I truly feel that at the depths of who we are, we have a sense of love. We have this sense of beauty within ourselves. Sometimes it may take a little bit of patience for it to externalize in its own way and it may be almost near impossible to define it fully for us but I know without a shadow of a doubt, we felt blips of it, we felt moments in time of what that should be. If we can carry that over and cross it over to sitting on a couch watching Netflix, taking a warm bubble bath at night, to riding a bike to playing music and shredding on a guitar, to doing a show like this and interacting with amazing human beings. If we can bring that resonance towards it, I truly feel this life coming to the thing that we spoke about on unity, I truly think that it would come about and sprout almost instantaneously, may be based on our perception, but it’ll definitely come sooner than later.

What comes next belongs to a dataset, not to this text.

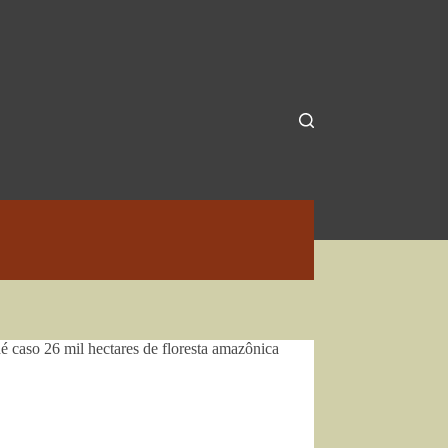
caso 26 mil hectares de floresta amazônica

One thing you brought up, Ibrahim is awareness and this idea that we can have a pretty immediate perspective shift or maybe even a shift in our hearts. It’s interesting you bring this up because so often I have fallen into some belief systems that change and growth and transformational work. I’m not even sure what to call the umbrella of what we’re even discussing now. The exploration of our humanity and existence perhaps that change, growth, evolution and transformation is this long and hard-fought arduous process that requires years and decades of study, work, experimentation, letting go and letting ourselves be destroyed and rising from the ashes like the Phoenix, and I suppose all of these other tropes.
It’s interesting because in multiple points in our conversation with the three of us, you’ve brought this idea of conscious awareness creating the potential for an immediate shift and immediate change. It flies against some of this subconscious belief system that I’m now speaking out of, “I thought it’s got to be hard and this thing I’ve got to fight for. I’ll shed all these layers like a snake for all these years, and finally, I’ll feel transformed.” Maybe it doesn’t have to be that way at all. Maybe that’s a limiting belief system that I and perhaps other people have been carrying around doing this work of spirit and transformation.

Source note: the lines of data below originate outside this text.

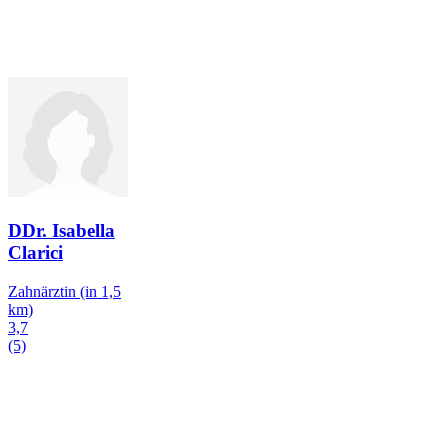
DDr. Isabella
Clarici
Zahnärztin
(in 1,5
km)
3,7
(5)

The truth of the matter is that we are all that we see. Share on XIt can be effortless. When change happens and change shifts, sometimes when we experience it, the time has a sense of fading away. We don’t even realize the amount. I personally don’t even realize the amount of time that it took to get from point A to point B and that alludes to a level of effortlessness. We are, fortunately, unfortunately, living in an era where things are becoming more on the tonality and I would like the frequency of instant gratification where everything is literally that it’s instantaneous, from ordering meals to wanting change and wanting shifts. We want things now.
When I say effortless, that doesn’t necessarily mean the work doesn’t have to be done. I’m coming to terms with this a lot of alternative therapies, therapy in itself, a lot of this spiritual and foundational work that happens within multitude of domains is unworking. It’s unworking, these thoughts that things have to be difficult, super strenuous, and hard to come into. Effort is required, yes, but sometimes it doesn’t have to be as harsh and as abrasive as we alluded to. That’s where the effortlessness comes in. It can be gentle.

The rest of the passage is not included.